DEBATE HISTÓRICO
Con 42 votos a favor, la reforma laboral cruzó el Senado y traslada la tensión a Diputados
Argentina (Redacción Voces Críticas) La reforma laboral logró avanzar este miércoles en el Senado tras una extensa sesión que culminó con 42 votos a favor y 30 en contra, otorgándole al Gobierno una victoria política significativa. El proyecto, considerado una de las piezas centrales del programa oficial para dinamizar el empleo privado, ahora será girado a la Cámara de Diputados, donde se espera una nueva instancia de discusión.
Con esta aprobación, la reforma laboral da un paso estratégico dentro del calendario legislativo del oficialismo, que pretende convertirla en ley antes del 27 de febrero. El respaldo incluyó a legisladores de La Libertad Avanza, la UCR, el PRO y diversos bloques provinciales, además del apoyo indirecto de gobernadores que jugaron un rol clave en la construcción de mayorías.
Durante más de quince horas de debate, la reforma laboral fue defendida como una herramienta para reducir litigiosidad, incentivar la contratación formal y establecer nuevas modalidades de relación entre empleadores y trabajadores.
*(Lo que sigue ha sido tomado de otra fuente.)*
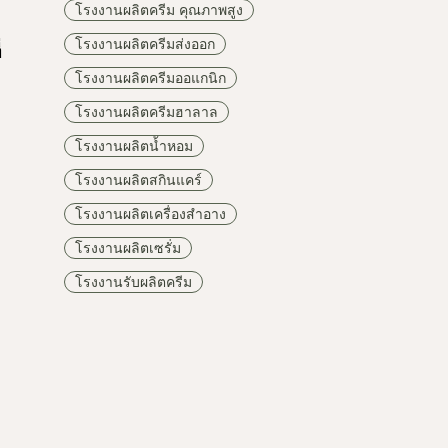
โรงงานผลิตครีม คุณภาพสูง
โรงงานผลิตครีมส่งออก
่
โรงงานผลิตครีมออแกนิก
โรงงานผลิตครีมฮาลาล
โรงงานผลิตน้ำหอม
โรงงานผลิตสกินแคร์
โรงงานผลิตเครื่องสำอาง
โรงงานผลิตเซรั่ม
โรงงานรับผลิตครีม
ต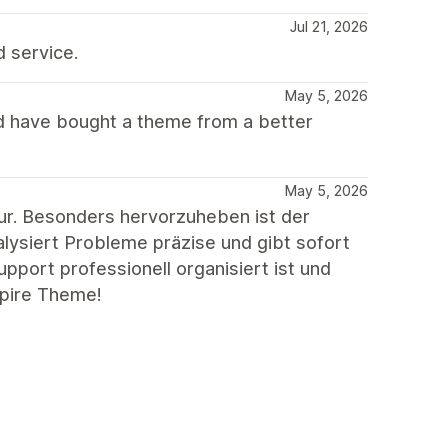
Jul 21, 2026
d service.
May 5, 2026
d have bought a theme from a better
May 5, 2026
ur. Besonders hervorzuheben ist der
lysiert Probleme präzise und gibt sofort
port professionell organisiert ist und
mpire Theme!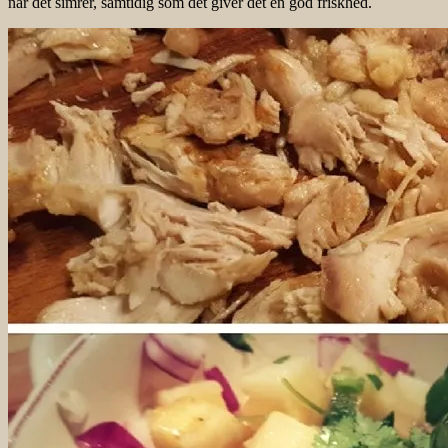
når det simrer, samtidig som det giver det en god friskhed.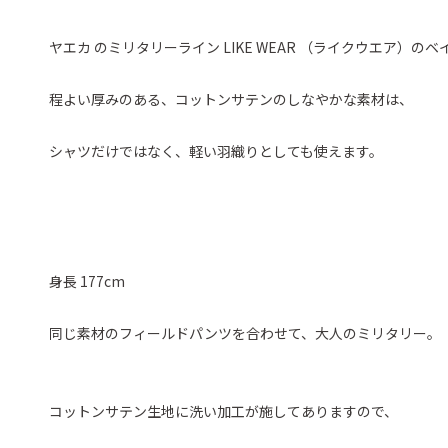
ヤエカ のミリタリーライン LIKE WEAR （ライクウエア）の
程よい厚みのある、コットンサテンのしなやかな素材は、
シャツだけではなく、軽い羽織りとしても使えます。
身長 177cm
同じ素材のフィールドパンツを合わせて、大人のミリタリー。
コットンサテン生地に洗い加工が施してありますので、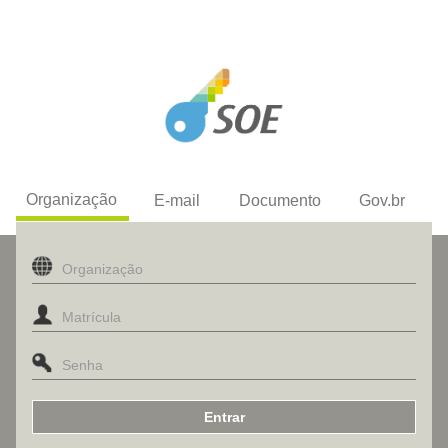
Organização
E-mail
Documento
Gov.br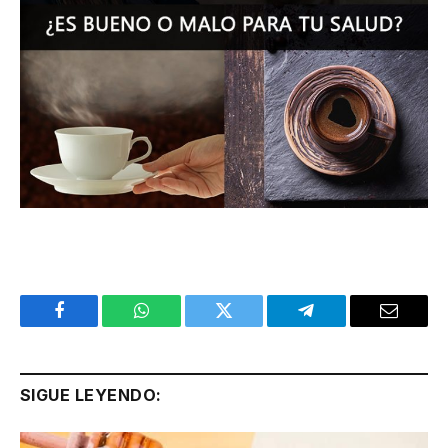
Facebook
WhatsApp
Twitter
Telegram
Email
SIGUE LEYENDO: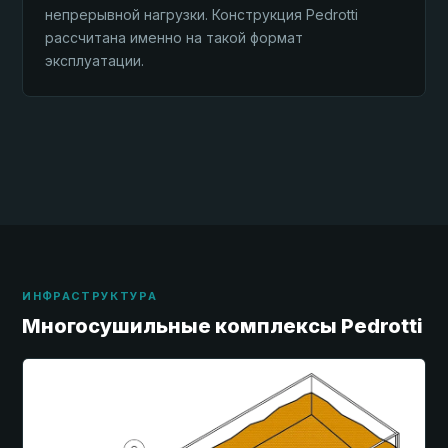
непрерывной нагрузки. Конструкция Pedrotti
рассчитана именно на такой формат
эксплуатации.
ИНФРАСТРУКТУРА
Многосушильные комплексы Pedrotti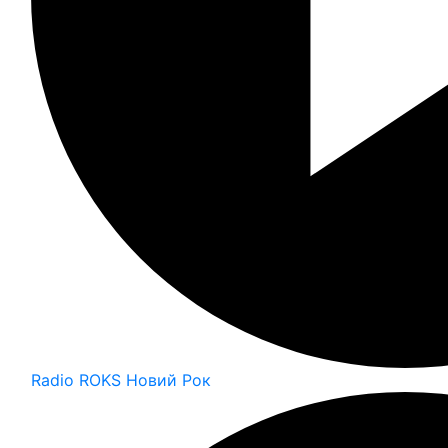
Radio ROKS Новий Рок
Entre los puntos centrales figuran la creación del banco de horas, límites a las indemnizaciones, habilitación de convenios por empresa y cambios en el régimen de huelga en servicios esenciales.
La votación en general se concretó pasada la una de la madrugada y evidenció el alineamiento de sectores aliados al Gobierno. La reforma laboral también generó un fuerte contrapunto con el interbloque peronista, que calificó la iniciativa como inconstitucional y anticipó que insistirá con objeciones técnicas y políticas cuando el proyecto llegue a la Cámara baja.
Uno de los ejes más debatidos dentro de la reforma laboral fue la creación del Fondo de Asistencia Laboral, destinado a cubrir despidos mediante aportes empresariales diferenciados entre grandes compañías y pymes. También se ratificó que los salarios deberán abonarse a través de entidades bancarias y se mantuvieron topes a los aportes sindicales y empresariales, lo que generó cruces en el recinto.
El tramo final
En el tramo final del debate, referentes oficialistas defendieron la reforma laboral como una actualización necesaria frente a lo que definieron como un esquema normativo “anclado en el pasado”. Desde la oposición, en cambio, insistieron en que la norma afecta derechos adquiridos y cuestionaron la velocidad del tratamiento parlamentario.
La sesión contó con la presencia de figuras centrales del Ejecutivo, lo que reforzó el peso político de la discusión. Tras la aprobación del Presupuesto 2026, la reforma laboral se convierte así en uno de los proyectos más relevantes para la estrategia legislativa del Gobierno, que busca consolidar una agenda de reformas estructurales.
Ahora, el foco se traslada a Diputados, donde la reforma laboral enfrentará un nuevo escenario de negociación. Si el oficialismo logra replicar la mayoría obtenida en el Senado, podría sellar una de sus reformas más ambiciosas desde la sanción de la Ley Bases, en medio de un clima político que promete mantener la tensión en el Congreso durante las próximas semanas.